Wu Danny T Y, Meganathan Karthikeyan, Newcomb Matthew, Ni Yizhao, Dexheimer Judith W, Kirkendall Eric S, Spooner S Andrew
Department of Biomedical Informatics, University of Cincinnati, Cincinnati, OH.
Department of Pediatrics, University of Cincinnati, Cincinnati, OH.
AMIA Annu Symp Proc. 2018 Dec 5;2018:1103-1109. eCollection 2018.

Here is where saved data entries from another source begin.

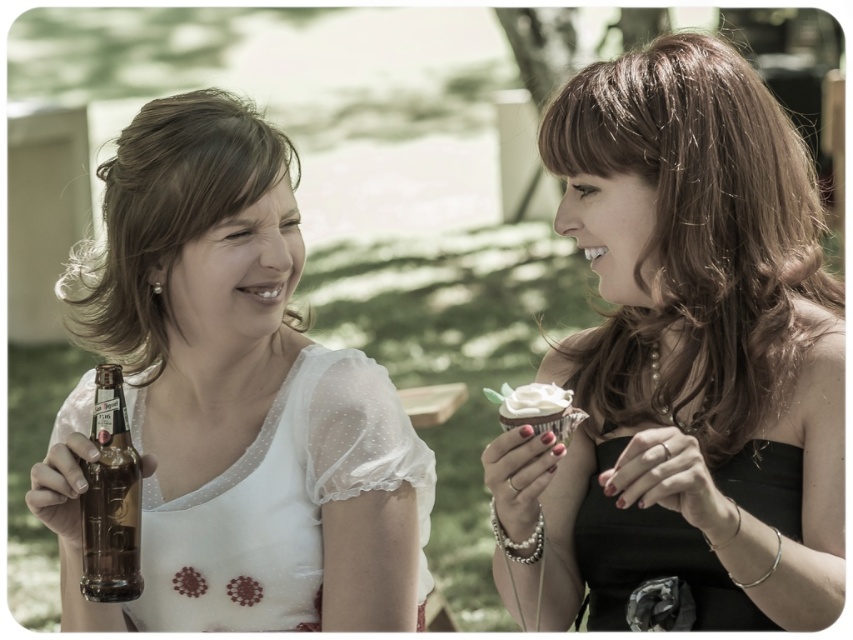 Question: Can you confirm if matte glass beer bottle at left is wider than matte white blouse at left?

Choices:
 (A) no
 (B) yes

Answer: (B)

Question: Which is farther from the matte white blouse at left?

Choices:
 (A) matte black dress at right
 (B) matte glass beer bottle at left

Answer: (A)

Question: Among these objects, which one is nearest to the camera?

Choices:
 (A) matte black dress at right
 (B) matte white blouse at left
 (C) brown glass beer bottle at lower left

Answer: (A)

Question: Is matte black dress at right below brown glass beer bottle at lower left?

Choices:
 (A) no
 (B) yes

Answer: (A)

Question: Among these objects, which one is nearest to the camera?

Choices:
 (A) matte white blouse at left
 (B) matte glass beer bottle at left
 (C) white frosted cupcake at right

Answer: (C)

Question: Is matte black dress at right below white frosted cupcake at right?

Choices:
 (A) no
 (B) yes

Answer: (A) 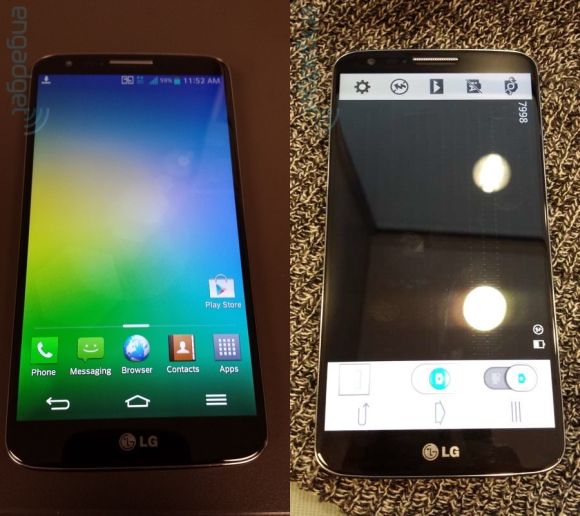 I want to click on floor under carpet or rug, so click(x=304, y=506). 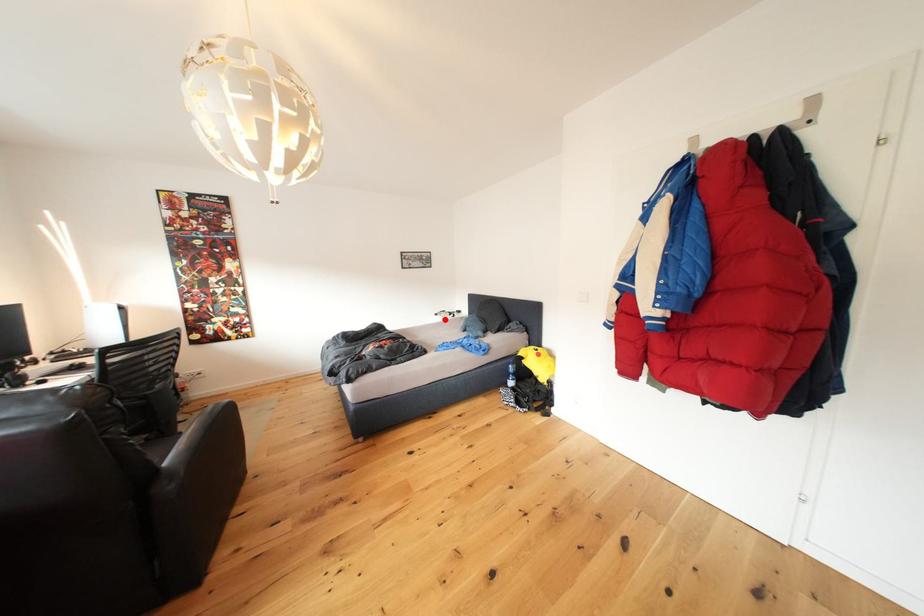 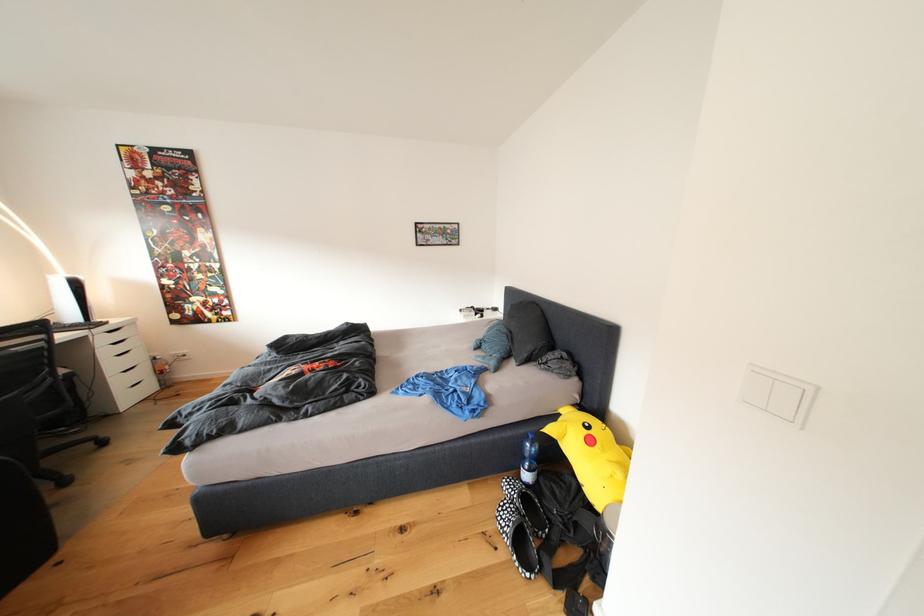 In the second image, find the point that corresponds to the highlighted location in the first image.

(469, 315) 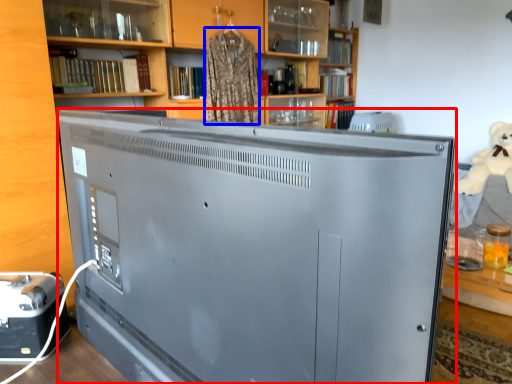 Question: Which object appears farthest to the camera in this image, television (highlighted by a red box) or clothing (highlighted by a blue box)?

Choices:
 (A) television
 (B) clothing

Answer: (B) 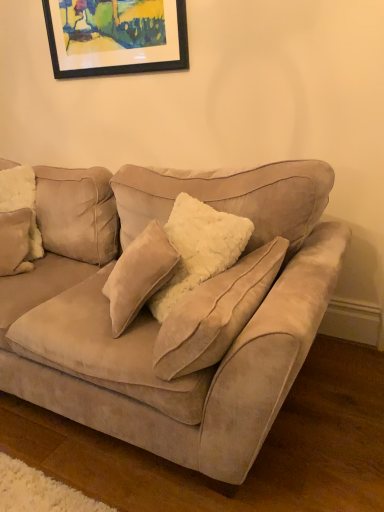 The width and height of the screenshot is (384, 512). Describe the element at coordinates (21, 201) in the screenshot. I see `fuzzy beige pillow at left` at that location.

Identify the location of suede couch at center. (156, 321).

Image resolution: width=384 pixels, height=512 pixels. What are the coordinates of `black framed picture at upper center` in the screenshot? It's located at (116, 36).

How many degrees apart are the facing directions of fuzzy beige pillow at left and suede couch at center?

The angular difference between fuzzy beige pillow at left and suede couch at center is 37.7 degrees.

Which object is thinner, fuzzy beige pillow at left or suede couch at center?

With smaller width is fuzzy beige pillow at left.

What are the coordinates of `studio couch located underneath the fuzzy beige pillow at left (from a real-world perspective)` in the screenshot? It's located at (x=156, y=321).

Which object is further away from the camera, black framed picture at upper center or fuzzy beige pillow at left?

black framed picture at upper center is further away from the camera.

The image size is (384, 512). I want to click on picture frame above the fuzzy beige pillow at left (from a real-world perspective), so click(x=116, y=36).

In the image, is black framed picture at upper center on the left side or the right side of fuzzy beige pillow at left?

Based on their positions, black framed picture at upper center is located to the right of fuzzy beige pillow at left.

From the image's perspective, is black framed picture at upper center on fuzzy beige pillow at left?

Indeed, from the image's perspective, black framed picture at upper center is shown above fuzzy beige pillow at left.

Based on the photo, considering the positions of objects suede couch at center and black framed picture at upper center in the image provided, who is behind, suede couch at center or black framed picture at upper center?

black framed picture at upper center is further away from the camera.

From a real-world perspective, is suede couch at center positioned over black framed picture at upper center based on gravity?

Incorrect, from a real-world perspective, suede couch at center is lower than black framed picture at upper center.

From the image's perspective, does suede couch at center appear higher than black framed picture at upper center?

No, from the image's perspective, suede couch at center is not on top of black framed picture at upper center.

Is suede couch at center located outside black framed picture at upper center?

Yes.

Is fuzzy beige pillow at left positioned with its back to black framed picture at upper center?

No, black framed picture at upper center is not at the back of fuzzy beige pillow at left.

Considering the sizes of objects fuzzy beige pillow at left and black framed picture at upper center in the image provided, who is wider, fuzzy beige pillow at left or black framed picture at upper center?

Wider between the two is fuzzy beige pillow at left.

Considering the positions of objects fuzzy beige pillow at left and black framed picture at upper center in the image provided, who is more to the right, fuzzy beige pillow at left or black framed picture at upper center?

From the viewer's perspective, black framed picture at upper center appears more on the right side.

Does fuzzy beige pillow at left contain black framed picture at upper center?

No.

Could you tell me if suede couch at center is turned towards fuzzy beige pillow at left?

Yes, suede couch at center faces towards fuzzy beige pillow at left.

Can you confirm if suede couch at center is wider than fuzzy beige pillow at left?

Yes, suede couch at center is wider than fuzzy beige pillow at left.

From a real-world perspective, relative to fuzzy beige pillow at left, is suede couch at center vertically above or below?

From a real-world perspective, suede couch at center is physically below fuzzy beige pillow at left.

Which point is more forward, (246, 353) or (29, 251)?

The point (246, 353) is closer to the camera.

Would you consider black framed picture at upper center to be distant from suede couch at center?

That's right, there is a large distance between black framed picture at upper center and suede couch at center.

Can suede couch at center be found inside black framed picture at upper center?

No.

From a real-world perspective, is black framed picture at upper center located beneath suede couch at center?

No.

How many degrees apart are the facing directions of black framed picture at upper center and suede couch at center?

The angle between the facing direction of black framed picture at upper center and the facing direction of suede couch at center is 0.538 degrees.

Find the location of a particular element. The height and width of the screenshot is (512, 384). pillow above the suede couch at center (from the image's perspective) is located at coordinates (21, 201).

This screenshot has width=384, height=512. Find the location of `pillow that is under the black framed picture at upper center (from a real-world perspective)`. pillow that is under the black framed picture at upper center (from a real-world perspective) is located at coordinates (21, 201).

Considering their positions, is black framed picture at upper center positioned further to suede couch at center than fuzzy beige pillow at left?

Based on the image, black framed picture at upper center appears to be further to suede couch at center.

Which object lies further to the anchor point fuzzy beige pillow at left, black framed picture at upper center or suede couch at center?

black framed picture at upper center.

Considering their positions, is fuzzy beige pillow at left positioned closer to black framed picture at upper center than suede couch at center?

fuzzy beige pillow at left lies closer to black framed picture at upper center than the other object.

Consider the image. Considering their positions, is fuzzy beige pillow at left positioned closer to suede couch at center than black framed picture at upper center?

fuzzy beige pillow at left is positioned closer to the anchor suede couch at center.

Which object lies nearer to the anchor point fuzzy beige pillow at left, suede couch at center or black framed picture at upper center?

The object closer to fuzzy beige pillow at left is suede couch at center.

Looking at the image, which one is located further to black framed picture at upper center, suede couch at center or fuzzy beige pillow at left?

suede couch at center lies further to black framed picture at upper center than the other object.

The width and height of the screenshot is (384, 512). What are the coordinates of `pillow between black framed picture at upper center and suede couch at center in the up-down direction` in the screenshot? It's located at (21, 201). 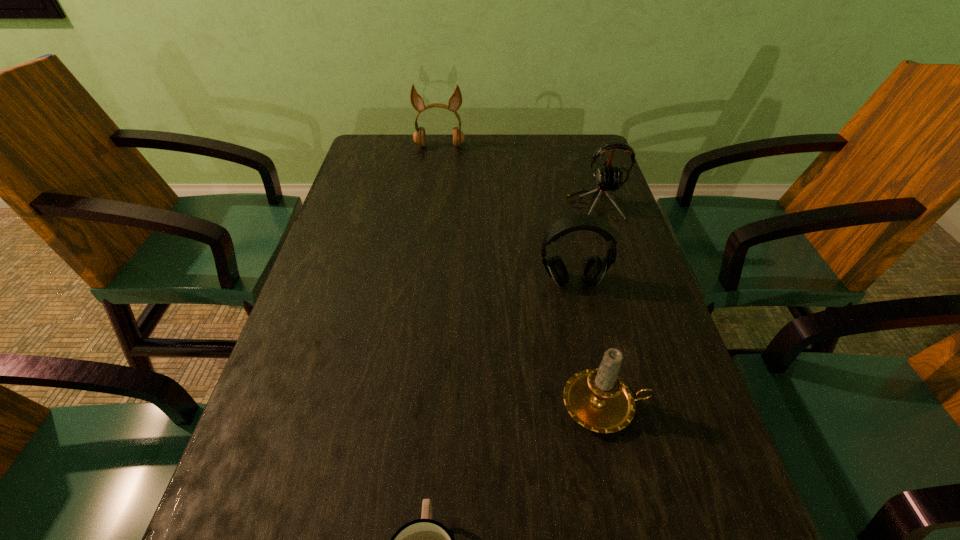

Dosing errors due to erroneous body weight entry can be mitigated through algorithms designed to detect anomalies in weight patterns. To prepare for the development of a new algorithm for weight-entry error detection, we compared methods for detecting weight anomalies to human annotation, including a regression-based method employed in a real-time web service. Using a random sample of 4,000 growth charts, annotators identified clinically important anomalies with good inter-rater reliability. Performance of the three detection algorithms was variable, with the best performance from the algorithm that takes into account weights collected after the anomaly was recorded. All methods were highly specific, but positive predictive value ranged from < 5% to over 82%. There were 203 records of missed errors, but all of these were either due to no prior data points or errors too small to be clinically significant. This analysis illustrates the need for better weight-entry error detection algorithms.
由于体重输入错误导致的给药错误,可以通过旨在检测体重模式异常的算法来减轻。为了准备开发一种用于体重输入错误检测的新算法,我们将检测体重异常的方法与人工标注进行了比较,包括一种在实时网络服务中使用的基于回归的方法。使用4000份生长图表的随机样本,标注人员识别出具有良好评分者间可靠性的临床重要异常。三种检测算法的性能各不相同,考虑到异常记录后收集的体重的算法表现最佳。所有方法的特异性都很高,但阳性预测值范围从<5%到超过82%。有203条漏报错误记录,但所有这些要么是由于没有先前的数据点,要么是错误太小以至于在临床上不显著。该分析表明需要更好的体重输入错误检测算法。